**Task item:**
Your task is to transcribe the lines from the start of the data below through the line containing "Pemanas air berkualitas", inclusive, exactly as they stand and without the pictures.

[Page-level text extractions]
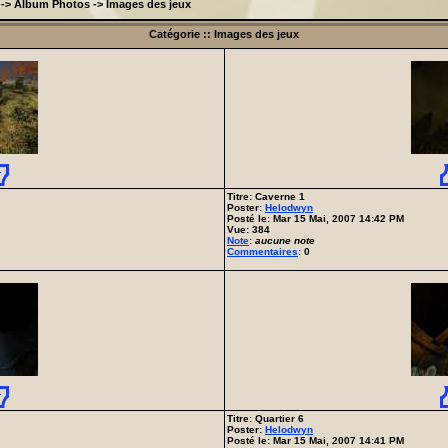
->
Album Photos
->
Images des jeux
Catégorie :: Images des jeux
Titre: Caverne 1
Poster:
Helodwyn
Posté le: Mar 15 Mai, 2007 14:42 PM
Vue: 384
Note
:
aucune note
Commentaires
: 0
Titre: Quartier 6
Poster:
Helodwyn
Posté le: Mar 15 Mai, 2007 14:41 PM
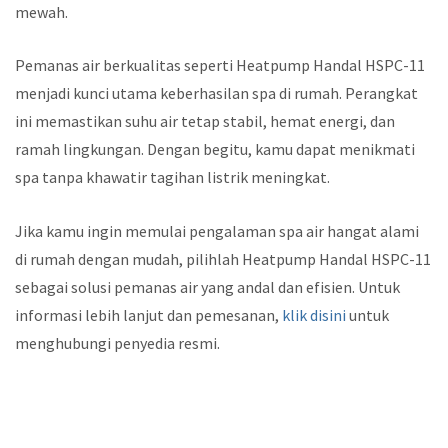
mewah.
Pemanas air berkualitas seperti Heatpump Handal HSPC-11
menjadi kunci utama keberhasilan spa di rumah. Perangkat
ini memastikan suhu air tetap stabil, hemat energi, dan
ramah lingkungan. Dengan begitu, kamu dapat menikmati
spa tanpa khawatir tagihan listrik meningkat.
Jika kamu ingin memulai pengalaman spa air hangat alami
di rumah dengan mudah, pilihlah Heatpump Handal HSPC-11
sebagai solusi pemanas air yang andal dan efisien. Untuk
informasi lebih lanjut dan pemesanan,
klik disini
untuk
menghubungi penyedia resmi.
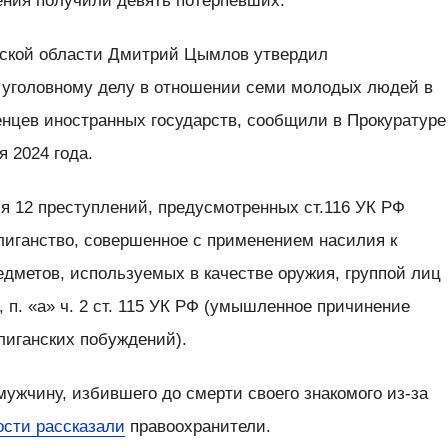
ения получили девять потерпевших.
рской области Дмитрий Цымлов утвердил
 уголовному делу в отношении семи молодых людей в
женцев иностранных государств, сообщили в Прокуратуре
я 2024 года.
 12 преступлений, предусмотренных ст.116 УК РФ
хулиганство, совершенное с применением насилия к
дметов, используемых в качестве оружия, группой лиц
, п. «а» ч. 2 ст. 115 УК РФ (умышленное причинение
улиганских побуждений).
мужчину, избившего до смерти своего знакомого из-за
сти рассказали
правоохранители.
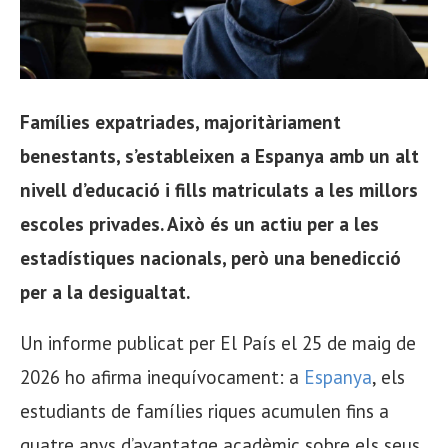
Famílies expatriades, majoritàriament
benestants, s’estableixen a Espanya amb un alt
nivell d’educació i fills matriculats a les millors
escoles privades. Això és un actiu per a les
estadístiques nacionals, però una benedicció
per a la desigualtat.
Un informe publicat per El País el 25 de maig de
2026 ho afirma inequívocament: a
Espanya
, els
estudiants de famílies riques acumulen fins a
quatre anys d’avantatge acadèmic sobre els seus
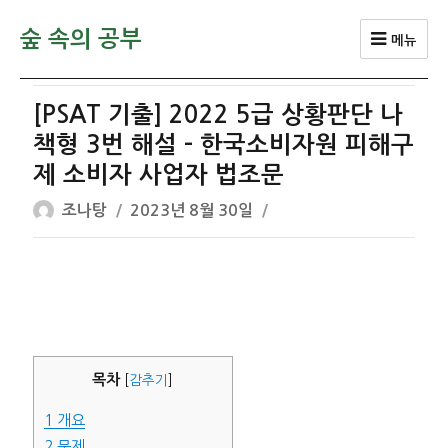
숲 속의 공부
메뉴
[PSAT 기출] 2022 5급 상황판단 나
책형 3번 해설 – 한국소비자원 피해구
제 소비자 사업자 법조문
글
작
조나탕
2023년 8월 30일
쓴
성
이
일
자
목차
[
감추기
]
1
개요
2
문제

**Task answer:**
->
Album Photos
->
Images des jeux
Catégorie :: Images des jeux
Titre: Caverne 1
Poster:
Helodwyn
Posté le: Mar 15 Mai, 2007 14:42 PM
Vue: 384
Note
:
aucune note
Commentaires
: 0
Titre: Quartier 6
Poster:
Helodwyn
Posté le: Mar 15 Mai, 2007 14:41 PM
mewah.
Pemanas air berkualitas seperti Heatpump Handal HSPC-11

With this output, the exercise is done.